-- INFORMATION GIVEN follows --

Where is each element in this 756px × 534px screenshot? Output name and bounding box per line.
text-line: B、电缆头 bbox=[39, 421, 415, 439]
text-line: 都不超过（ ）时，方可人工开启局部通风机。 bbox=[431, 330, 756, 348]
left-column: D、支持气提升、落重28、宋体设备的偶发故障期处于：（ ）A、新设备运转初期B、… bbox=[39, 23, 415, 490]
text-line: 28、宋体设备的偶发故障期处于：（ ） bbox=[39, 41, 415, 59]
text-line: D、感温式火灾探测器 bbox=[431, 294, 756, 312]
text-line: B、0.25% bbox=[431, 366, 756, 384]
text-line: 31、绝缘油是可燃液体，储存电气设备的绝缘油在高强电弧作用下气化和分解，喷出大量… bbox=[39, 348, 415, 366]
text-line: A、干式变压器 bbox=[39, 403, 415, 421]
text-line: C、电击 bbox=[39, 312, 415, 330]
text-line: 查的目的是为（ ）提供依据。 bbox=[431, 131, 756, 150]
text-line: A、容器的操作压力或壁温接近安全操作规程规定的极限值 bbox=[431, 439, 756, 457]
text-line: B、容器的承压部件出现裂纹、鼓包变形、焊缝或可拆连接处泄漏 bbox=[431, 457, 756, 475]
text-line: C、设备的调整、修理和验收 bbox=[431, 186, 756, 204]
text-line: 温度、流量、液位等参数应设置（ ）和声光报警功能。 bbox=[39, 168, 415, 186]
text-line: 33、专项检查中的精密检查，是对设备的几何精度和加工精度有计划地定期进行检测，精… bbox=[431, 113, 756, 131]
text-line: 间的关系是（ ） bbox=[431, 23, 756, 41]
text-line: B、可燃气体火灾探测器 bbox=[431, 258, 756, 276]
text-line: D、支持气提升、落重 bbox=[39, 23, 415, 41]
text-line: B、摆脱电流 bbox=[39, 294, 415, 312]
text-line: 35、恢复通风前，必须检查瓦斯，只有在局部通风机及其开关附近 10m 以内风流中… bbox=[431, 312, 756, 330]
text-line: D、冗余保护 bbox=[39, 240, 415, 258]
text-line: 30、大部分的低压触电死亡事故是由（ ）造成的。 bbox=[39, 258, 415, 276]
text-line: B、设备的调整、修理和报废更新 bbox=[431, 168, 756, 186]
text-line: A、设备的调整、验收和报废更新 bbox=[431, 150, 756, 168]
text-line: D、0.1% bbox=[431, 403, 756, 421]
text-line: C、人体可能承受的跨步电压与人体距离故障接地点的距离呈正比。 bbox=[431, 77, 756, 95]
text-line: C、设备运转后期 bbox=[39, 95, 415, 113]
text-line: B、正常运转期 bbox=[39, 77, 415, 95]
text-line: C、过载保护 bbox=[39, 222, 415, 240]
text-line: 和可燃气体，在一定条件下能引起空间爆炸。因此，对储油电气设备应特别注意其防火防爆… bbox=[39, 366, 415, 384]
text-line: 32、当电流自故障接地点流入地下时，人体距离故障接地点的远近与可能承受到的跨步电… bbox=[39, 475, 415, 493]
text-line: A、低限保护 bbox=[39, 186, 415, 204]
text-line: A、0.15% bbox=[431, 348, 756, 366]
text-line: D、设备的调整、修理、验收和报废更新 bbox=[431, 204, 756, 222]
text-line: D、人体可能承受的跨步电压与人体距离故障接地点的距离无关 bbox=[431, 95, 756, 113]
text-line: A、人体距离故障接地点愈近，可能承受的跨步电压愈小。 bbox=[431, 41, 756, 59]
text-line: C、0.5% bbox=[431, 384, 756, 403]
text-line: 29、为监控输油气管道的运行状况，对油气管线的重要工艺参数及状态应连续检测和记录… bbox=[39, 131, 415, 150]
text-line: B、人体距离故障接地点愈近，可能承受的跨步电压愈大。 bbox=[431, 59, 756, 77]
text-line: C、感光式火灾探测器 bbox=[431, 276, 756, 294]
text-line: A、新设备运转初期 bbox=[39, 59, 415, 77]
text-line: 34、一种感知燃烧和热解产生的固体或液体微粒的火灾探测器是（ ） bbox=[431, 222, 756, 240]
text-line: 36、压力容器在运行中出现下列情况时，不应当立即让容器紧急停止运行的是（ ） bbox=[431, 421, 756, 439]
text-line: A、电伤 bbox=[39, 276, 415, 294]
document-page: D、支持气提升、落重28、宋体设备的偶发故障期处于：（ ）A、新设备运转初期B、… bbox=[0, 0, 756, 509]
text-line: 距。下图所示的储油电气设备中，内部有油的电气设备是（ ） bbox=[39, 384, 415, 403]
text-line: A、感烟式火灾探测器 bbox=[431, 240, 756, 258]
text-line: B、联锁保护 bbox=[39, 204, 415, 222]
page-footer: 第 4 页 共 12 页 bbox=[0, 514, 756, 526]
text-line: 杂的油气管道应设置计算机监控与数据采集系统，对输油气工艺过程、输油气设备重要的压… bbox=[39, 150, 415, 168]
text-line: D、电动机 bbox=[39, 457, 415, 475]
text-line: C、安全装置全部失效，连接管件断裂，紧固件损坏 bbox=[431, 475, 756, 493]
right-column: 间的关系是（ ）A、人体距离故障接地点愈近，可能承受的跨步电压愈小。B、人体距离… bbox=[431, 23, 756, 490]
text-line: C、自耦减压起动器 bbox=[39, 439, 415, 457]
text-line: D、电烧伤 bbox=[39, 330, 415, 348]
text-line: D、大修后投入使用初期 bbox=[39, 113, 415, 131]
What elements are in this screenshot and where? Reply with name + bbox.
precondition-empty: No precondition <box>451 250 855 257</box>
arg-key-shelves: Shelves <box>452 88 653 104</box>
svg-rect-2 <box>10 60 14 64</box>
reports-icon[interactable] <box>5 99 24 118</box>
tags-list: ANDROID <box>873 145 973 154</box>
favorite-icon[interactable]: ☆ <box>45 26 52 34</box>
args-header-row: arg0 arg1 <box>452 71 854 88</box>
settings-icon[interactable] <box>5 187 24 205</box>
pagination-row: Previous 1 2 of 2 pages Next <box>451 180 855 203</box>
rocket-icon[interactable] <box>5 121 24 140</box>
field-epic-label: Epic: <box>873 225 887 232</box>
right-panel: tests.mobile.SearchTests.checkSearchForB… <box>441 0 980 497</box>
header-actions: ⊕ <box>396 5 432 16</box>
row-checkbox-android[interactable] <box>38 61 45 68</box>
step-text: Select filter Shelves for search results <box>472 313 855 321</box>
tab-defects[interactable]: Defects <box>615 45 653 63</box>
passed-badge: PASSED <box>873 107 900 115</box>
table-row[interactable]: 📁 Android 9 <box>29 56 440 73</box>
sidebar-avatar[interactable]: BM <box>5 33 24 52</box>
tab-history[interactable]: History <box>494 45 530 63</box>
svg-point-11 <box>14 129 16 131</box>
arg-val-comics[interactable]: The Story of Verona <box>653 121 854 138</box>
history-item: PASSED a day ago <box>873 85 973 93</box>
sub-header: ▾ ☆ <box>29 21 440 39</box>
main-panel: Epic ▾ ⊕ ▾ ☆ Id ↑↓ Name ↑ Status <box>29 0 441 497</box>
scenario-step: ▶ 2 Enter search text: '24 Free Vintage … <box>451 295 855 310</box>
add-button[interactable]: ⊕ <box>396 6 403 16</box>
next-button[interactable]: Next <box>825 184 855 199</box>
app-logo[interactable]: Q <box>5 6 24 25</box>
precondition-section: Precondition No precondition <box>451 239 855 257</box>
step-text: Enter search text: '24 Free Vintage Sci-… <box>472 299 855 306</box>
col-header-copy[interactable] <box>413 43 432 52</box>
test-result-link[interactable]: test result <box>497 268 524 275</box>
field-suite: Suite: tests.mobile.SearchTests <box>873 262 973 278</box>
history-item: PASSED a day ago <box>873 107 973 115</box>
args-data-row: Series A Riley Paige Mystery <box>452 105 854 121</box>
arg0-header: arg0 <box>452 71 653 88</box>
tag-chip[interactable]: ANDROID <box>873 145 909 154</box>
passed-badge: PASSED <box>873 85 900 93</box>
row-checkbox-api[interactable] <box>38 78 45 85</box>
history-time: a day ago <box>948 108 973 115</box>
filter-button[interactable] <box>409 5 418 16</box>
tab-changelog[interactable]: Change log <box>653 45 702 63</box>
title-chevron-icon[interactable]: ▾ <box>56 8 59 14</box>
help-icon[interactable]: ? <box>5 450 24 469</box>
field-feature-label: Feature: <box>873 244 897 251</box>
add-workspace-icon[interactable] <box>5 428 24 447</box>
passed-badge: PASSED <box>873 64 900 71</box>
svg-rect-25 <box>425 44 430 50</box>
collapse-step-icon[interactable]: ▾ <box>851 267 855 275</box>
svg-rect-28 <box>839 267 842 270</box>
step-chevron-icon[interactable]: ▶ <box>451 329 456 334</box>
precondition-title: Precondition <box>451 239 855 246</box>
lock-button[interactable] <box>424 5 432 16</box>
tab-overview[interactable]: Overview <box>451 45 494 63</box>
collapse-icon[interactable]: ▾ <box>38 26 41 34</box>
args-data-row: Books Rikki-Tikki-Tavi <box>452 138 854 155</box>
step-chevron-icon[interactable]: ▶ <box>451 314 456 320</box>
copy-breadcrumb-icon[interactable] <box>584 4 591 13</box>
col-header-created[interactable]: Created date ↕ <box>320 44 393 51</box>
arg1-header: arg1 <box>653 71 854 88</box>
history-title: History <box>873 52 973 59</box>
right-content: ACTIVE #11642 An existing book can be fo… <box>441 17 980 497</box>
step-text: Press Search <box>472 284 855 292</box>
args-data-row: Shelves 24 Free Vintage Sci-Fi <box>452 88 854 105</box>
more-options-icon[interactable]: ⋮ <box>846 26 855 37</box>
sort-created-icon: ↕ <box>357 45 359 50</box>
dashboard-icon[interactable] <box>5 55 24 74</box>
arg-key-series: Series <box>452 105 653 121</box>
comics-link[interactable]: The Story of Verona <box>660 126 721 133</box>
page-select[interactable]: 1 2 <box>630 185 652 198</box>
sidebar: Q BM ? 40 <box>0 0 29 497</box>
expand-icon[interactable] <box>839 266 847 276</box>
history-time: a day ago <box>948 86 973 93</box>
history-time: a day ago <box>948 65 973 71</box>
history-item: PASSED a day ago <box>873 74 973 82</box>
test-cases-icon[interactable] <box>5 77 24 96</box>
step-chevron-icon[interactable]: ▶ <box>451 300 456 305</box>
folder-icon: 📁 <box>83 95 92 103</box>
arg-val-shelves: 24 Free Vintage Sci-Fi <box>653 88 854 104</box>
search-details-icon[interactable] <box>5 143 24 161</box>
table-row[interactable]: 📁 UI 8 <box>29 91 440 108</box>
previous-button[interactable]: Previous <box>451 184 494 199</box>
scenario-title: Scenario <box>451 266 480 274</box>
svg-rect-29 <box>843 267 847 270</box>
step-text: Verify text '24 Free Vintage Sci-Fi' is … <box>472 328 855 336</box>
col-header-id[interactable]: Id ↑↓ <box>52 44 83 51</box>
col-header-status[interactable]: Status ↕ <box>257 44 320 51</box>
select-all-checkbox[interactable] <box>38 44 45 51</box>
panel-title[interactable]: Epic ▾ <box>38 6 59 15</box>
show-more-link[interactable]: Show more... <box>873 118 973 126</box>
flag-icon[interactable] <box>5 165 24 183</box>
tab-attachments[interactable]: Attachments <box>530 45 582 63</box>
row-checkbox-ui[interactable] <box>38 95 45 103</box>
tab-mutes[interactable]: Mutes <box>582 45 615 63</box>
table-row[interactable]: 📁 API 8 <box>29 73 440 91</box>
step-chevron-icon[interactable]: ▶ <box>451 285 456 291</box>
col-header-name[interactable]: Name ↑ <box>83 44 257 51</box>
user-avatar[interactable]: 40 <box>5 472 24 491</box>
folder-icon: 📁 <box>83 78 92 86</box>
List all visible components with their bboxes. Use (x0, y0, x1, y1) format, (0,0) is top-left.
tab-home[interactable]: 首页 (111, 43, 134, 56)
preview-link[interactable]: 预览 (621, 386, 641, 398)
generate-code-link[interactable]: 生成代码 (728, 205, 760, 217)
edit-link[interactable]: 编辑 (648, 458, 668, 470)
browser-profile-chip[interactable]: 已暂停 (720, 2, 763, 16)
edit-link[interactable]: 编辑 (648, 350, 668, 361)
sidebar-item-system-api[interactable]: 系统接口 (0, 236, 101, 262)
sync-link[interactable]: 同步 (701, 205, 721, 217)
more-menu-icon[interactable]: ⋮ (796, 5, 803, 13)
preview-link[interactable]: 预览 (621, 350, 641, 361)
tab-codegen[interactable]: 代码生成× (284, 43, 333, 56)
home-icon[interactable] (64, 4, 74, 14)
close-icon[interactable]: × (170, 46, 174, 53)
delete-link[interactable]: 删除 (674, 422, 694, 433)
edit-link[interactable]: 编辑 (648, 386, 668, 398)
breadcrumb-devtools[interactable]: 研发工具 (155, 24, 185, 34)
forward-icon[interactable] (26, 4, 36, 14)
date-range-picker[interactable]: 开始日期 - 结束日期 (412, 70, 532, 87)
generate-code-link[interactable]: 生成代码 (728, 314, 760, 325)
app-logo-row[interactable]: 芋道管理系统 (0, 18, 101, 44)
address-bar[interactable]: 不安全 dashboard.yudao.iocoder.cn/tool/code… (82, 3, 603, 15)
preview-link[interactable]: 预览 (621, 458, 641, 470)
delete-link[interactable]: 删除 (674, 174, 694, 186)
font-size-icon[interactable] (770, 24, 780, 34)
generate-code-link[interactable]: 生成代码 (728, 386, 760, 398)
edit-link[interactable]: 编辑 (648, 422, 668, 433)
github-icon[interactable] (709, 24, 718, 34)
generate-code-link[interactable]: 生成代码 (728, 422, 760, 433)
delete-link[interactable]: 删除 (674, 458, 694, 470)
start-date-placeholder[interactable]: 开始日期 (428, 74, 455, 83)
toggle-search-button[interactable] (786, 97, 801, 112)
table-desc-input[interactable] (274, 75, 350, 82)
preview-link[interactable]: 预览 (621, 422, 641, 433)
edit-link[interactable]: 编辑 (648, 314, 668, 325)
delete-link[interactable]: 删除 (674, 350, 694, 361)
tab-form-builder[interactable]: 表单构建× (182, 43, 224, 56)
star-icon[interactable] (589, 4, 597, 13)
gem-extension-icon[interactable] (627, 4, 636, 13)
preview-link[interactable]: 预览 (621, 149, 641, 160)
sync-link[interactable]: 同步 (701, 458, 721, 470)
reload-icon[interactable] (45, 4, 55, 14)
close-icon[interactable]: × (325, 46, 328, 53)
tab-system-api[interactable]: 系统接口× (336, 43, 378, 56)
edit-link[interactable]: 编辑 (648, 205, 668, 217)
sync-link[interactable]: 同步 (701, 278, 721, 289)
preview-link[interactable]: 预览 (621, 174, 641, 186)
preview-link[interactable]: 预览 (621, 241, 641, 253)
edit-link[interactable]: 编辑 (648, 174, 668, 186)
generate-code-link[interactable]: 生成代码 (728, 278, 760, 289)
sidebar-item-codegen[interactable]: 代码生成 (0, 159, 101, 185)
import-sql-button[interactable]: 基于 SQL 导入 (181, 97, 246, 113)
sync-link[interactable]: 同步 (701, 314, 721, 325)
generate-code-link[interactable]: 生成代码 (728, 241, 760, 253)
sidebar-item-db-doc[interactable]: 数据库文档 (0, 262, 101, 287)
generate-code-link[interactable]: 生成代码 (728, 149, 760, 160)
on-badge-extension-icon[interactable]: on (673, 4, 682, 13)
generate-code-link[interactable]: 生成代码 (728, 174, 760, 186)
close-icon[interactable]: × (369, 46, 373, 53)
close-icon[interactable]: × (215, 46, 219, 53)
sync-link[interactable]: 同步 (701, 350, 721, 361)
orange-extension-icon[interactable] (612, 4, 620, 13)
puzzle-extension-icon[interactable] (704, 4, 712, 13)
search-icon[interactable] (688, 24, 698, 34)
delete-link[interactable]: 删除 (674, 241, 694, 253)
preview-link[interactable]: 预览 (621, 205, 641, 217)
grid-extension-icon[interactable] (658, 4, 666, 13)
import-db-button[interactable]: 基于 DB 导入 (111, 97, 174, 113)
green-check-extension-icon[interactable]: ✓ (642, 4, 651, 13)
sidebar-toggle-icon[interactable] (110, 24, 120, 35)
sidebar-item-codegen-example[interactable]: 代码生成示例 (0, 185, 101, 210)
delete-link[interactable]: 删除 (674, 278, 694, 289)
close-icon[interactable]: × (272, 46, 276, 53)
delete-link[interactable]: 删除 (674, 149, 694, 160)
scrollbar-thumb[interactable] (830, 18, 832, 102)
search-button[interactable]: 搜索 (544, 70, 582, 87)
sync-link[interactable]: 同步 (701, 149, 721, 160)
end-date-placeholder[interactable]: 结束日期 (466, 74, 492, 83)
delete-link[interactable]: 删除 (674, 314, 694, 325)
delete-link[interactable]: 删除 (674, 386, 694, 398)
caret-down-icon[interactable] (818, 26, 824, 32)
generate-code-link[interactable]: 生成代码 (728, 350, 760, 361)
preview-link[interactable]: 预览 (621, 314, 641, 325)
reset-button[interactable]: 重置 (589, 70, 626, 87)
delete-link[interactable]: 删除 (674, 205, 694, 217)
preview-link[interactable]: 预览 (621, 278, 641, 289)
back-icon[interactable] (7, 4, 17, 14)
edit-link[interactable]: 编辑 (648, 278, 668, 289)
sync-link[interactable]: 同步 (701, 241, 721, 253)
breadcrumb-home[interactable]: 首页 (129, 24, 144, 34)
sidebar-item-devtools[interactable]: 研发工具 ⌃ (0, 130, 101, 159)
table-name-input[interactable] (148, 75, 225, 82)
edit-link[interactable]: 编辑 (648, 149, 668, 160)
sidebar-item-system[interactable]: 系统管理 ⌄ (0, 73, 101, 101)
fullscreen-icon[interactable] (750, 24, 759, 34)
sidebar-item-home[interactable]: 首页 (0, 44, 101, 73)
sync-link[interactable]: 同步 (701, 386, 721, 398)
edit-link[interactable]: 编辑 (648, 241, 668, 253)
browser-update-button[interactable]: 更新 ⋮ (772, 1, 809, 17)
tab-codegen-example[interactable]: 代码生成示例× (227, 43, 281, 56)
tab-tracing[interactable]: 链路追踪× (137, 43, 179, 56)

-- INFORMATION GIVEN concluded --

» **INSTRUCTIONS FOR THE TASK**
Search the material for the string "rect" and show every line that has it.

» **EXPECTED ANSWER**
svg-rect-2 <box>10 60 14 64</box>
svg-rect-25 <box>425 44 430 50</box>
svg-rect-28 <box>839 267 842 270</box>
svg-rect-29 <box>843 267 847 270</box>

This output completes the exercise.